I realized when I am looking at some files through GDB, very frequently, there are these three lines of codes at the starting of the function
0x08048548 <+0>: lea ecx,[esp+0x4]
0x0804854c <+4>: and esp,0xfffffff0
0x0804854f <+7>: push DWORD PTR [ecx-0x4]
I usually ignored them because right after those three lines stack frame gets created which is how functions usually start.
Thank you.
This is aligning the stack pointer to a 16-byte boundary, because sometimes (for SSE) the CPU needs 16 byte alignment of data.
A good compiler will examine the call graph (figure out what calls what), and will decide that:
the function doesn't need stack alignment itself and doesn't call other functions that need stack alignment; and therefore no stack alignment is needed
all of the function's callers used an aligned stack, and therefore either:
sub esp, 8
(which could be merged with any code that reserves stack space for local variables)none of the above can be proven to be true, so the function has to assume "worst case" and enforce alignment itself (e.g. the instructions you've seen at the start of the function)
Of course for a good compiler, the last case (where the code you've shown is needed) is extremely rare.
However; most compilers can't be good because they're not able to see the whole program (if the program is split into multiple object files that are compiled separately, then the compiler can only see a fraction of the program at a time). They can't figure out much/any of the call graph, so the last case (where the code you've shown is needed) becomes very common.
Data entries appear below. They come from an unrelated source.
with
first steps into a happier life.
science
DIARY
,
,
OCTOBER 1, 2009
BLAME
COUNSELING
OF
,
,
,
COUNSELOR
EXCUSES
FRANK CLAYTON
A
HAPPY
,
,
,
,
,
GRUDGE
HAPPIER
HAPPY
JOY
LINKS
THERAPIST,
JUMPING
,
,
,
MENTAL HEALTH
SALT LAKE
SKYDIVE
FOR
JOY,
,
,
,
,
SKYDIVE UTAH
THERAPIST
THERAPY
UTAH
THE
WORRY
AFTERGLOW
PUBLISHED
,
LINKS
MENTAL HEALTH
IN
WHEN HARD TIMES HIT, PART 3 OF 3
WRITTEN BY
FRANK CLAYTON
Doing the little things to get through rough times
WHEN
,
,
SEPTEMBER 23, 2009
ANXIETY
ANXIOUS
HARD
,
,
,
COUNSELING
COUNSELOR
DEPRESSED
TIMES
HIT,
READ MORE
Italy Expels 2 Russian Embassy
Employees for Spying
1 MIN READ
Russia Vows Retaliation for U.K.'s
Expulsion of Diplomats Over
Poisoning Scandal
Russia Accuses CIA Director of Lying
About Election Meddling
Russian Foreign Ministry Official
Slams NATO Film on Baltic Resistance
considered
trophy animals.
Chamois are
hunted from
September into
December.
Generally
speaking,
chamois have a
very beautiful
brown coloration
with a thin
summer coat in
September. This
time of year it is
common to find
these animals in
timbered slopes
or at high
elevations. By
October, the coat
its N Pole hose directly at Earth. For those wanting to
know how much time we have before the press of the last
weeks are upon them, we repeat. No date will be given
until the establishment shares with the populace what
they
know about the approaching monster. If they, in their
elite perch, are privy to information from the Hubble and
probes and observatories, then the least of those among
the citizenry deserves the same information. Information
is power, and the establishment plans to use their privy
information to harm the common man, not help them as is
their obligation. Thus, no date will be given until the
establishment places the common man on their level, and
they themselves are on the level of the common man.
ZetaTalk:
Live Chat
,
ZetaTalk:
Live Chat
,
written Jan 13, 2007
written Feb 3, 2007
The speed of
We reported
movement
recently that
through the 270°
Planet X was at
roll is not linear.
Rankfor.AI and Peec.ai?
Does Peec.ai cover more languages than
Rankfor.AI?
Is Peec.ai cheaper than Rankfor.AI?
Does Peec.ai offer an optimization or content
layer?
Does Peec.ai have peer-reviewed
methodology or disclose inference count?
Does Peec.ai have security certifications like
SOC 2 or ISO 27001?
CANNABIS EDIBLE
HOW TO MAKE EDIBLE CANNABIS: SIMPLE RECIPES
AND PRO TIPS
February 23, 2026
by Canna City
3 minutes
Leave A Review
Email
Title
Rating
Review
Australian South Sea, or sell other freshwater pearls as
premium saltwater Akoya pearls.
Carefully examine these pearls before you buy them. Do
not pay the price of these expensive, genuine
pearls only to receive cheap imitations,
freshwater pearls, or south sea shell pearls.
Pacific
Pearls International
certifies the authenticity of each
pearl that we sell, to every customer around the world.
To solve this you need "link time code generation", but often people don't bother.
Note: For AVX2 you want 32 byte alignment, for AVX512 you want 64 byte alignment, and for some things (to avoid false sharing in heavily threaded code) you might want "cache line size alignment" (typically also 64 byte alignment). This makes the "examine call graph to determine what alignment is actually needed" algorithm a little more complicated than what I described.